• **HOW TO COMPLETE THIS TASK**:
Write out, with no changes, every line starting at the one that contains "Hauserstrasse 2/6" and ending at the last line of the data below. Leave pictures out.

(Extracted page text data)
* * * *

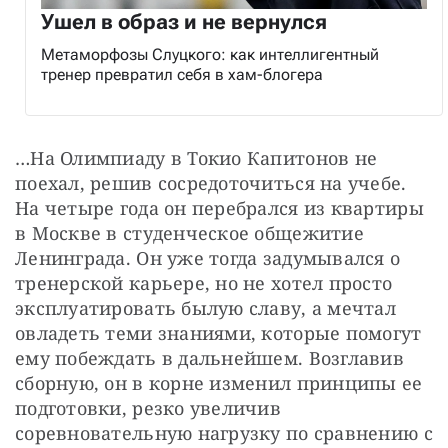
Ушел в образ и не вернулся
Метаморфозы Слуцкого: как интеллигентный
тренер превратил себя в хам-блогера
…На Олимпиаду в Токио Капитонов не 
поехал, решив сосредоточиться на учебе. 
На четыре года он перебрался из квартиры 
в Москве в студенческое общежитие 
Ленинграда. Он уже тогда задумывался о 
тренерской карьере, но не хотел просто 
эксплуатировать былую славу, а мечтал 
овладеть теми знаниями, которые помогут 
ему побеждать в дальнейшем. Возглавив 
сборную, он в корне изменил принципы ее 
подготовки, резко увеличив 
соревновательную нагрузку по сравнению с 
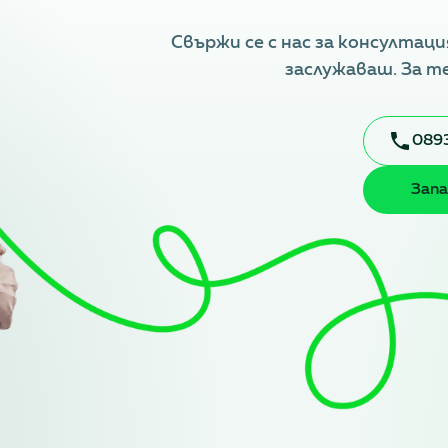
Свържи се с нас за консултаци
заслужаваш. За т
0893
Запа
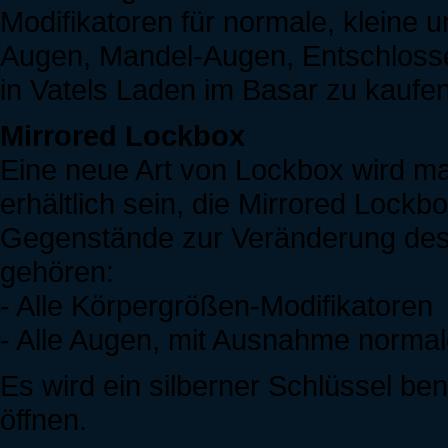
Modifikatoren für normale, kleine
Augen, Mandel-Augen, Entschlosse
in Vatels Laden im Basar zu kaufen 
Mirrored Lockbox
Eine neue Art von Lockbox wird ma
erhältlich sein, die Mirrored Lockb
Gegenstände zur Veränderung des
gehören:
- Alle Körpergrößen-Modifikatoren
- Alle Augen, mit Ausnahme norma
Es wird ein silberner Schlüssel be
öffnen.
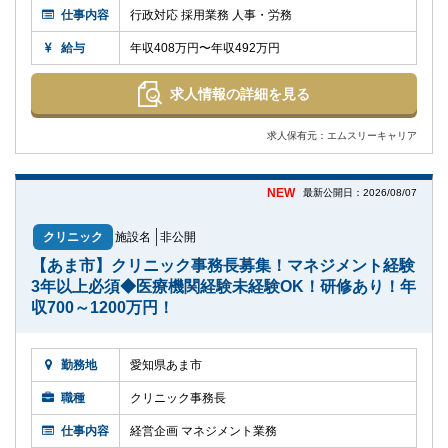
仕事内容
行政対応 採用業務 人事・労務
給与
年収408万円〜年収492万円
求人情報の詳細を見る
求人保有元：エムスリーキャリア
NEW
最新公開日：2026/08/07
クリニック
施設名
非公開
【あま市】クリニック事務長募集！マネジメント経験
3年以上必須◆医療機関経験未経験OK！研修あり！年
収700～1200万円！
勤務地
愛知県あま市
職種
クリニック事務長
仕事内容
経営企画 マネジメント業務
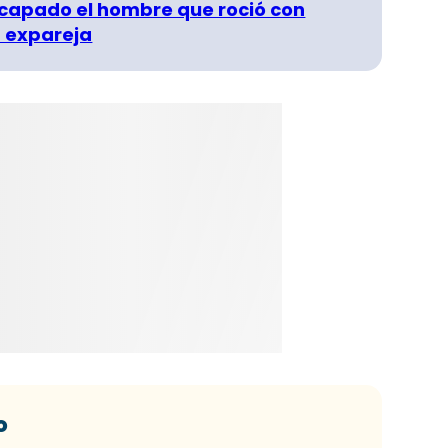
capado el hombre que roció con
 expareja
o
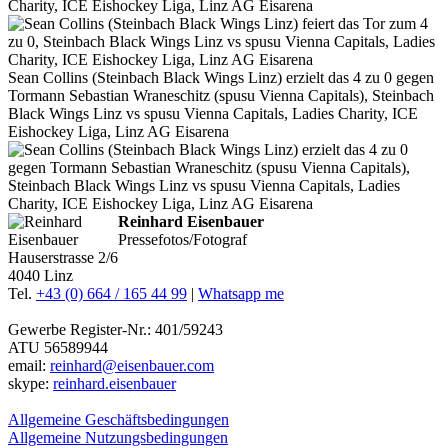
Charity, ICE Eishockey Liga, Linz AG Eisarena
Sean Collins (Steinbach Black Wings Linz) erzielt das 4 zu 0 gegen
Tormann Sebastian Wraneschitz (spusu Vienna Capitals), Steinbach
Black Wings Linz vs spusu Vienna Capitals, Ladies Charity, ICE
Eishockey Liga, Linz AG Eisarena
Reinhard Eisenbauer
Pressefotos/Fotograf
Hauserstrasse 2/6
4040 Linz
Tel.
+43 (0) 664 / 165 44 99
|
Whatsapp me
Gewerbe Register-Nr.: 401/59243
ATU 56589944
email:
reinhard@eisenbauer.com
skype:
reinhard.eisenbauer
Allgemeine Geschäftsbedingungen
Allgemeine Nutzungsbedingungen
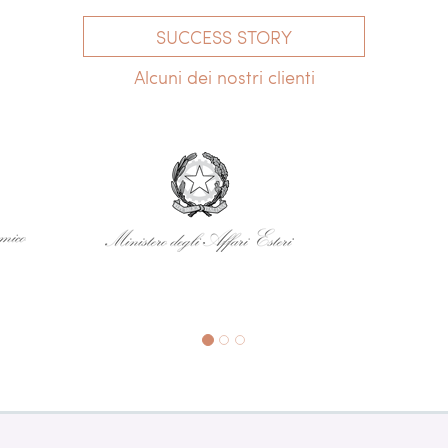
SUCCESS STORY
Alcuni dei nostri clienti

* * * *

• **WRITTEN ANSWER**:
Hauserstrasse 2/6
4040 Linz
Tel.
+43 (0) 664 / 165 44 99
|
Whatsapp me
Gewerbe Register-Nr.: 401/59243
ATU 56589944
email:
reinhard@eisenbauer.com
skype:
reinhard.eisenbauer
Allgemeine Geschäftsbedingungen
Allgemeine Nutzungsbedingungen
SUCCESS STORY
Alcuni dei nostri clienti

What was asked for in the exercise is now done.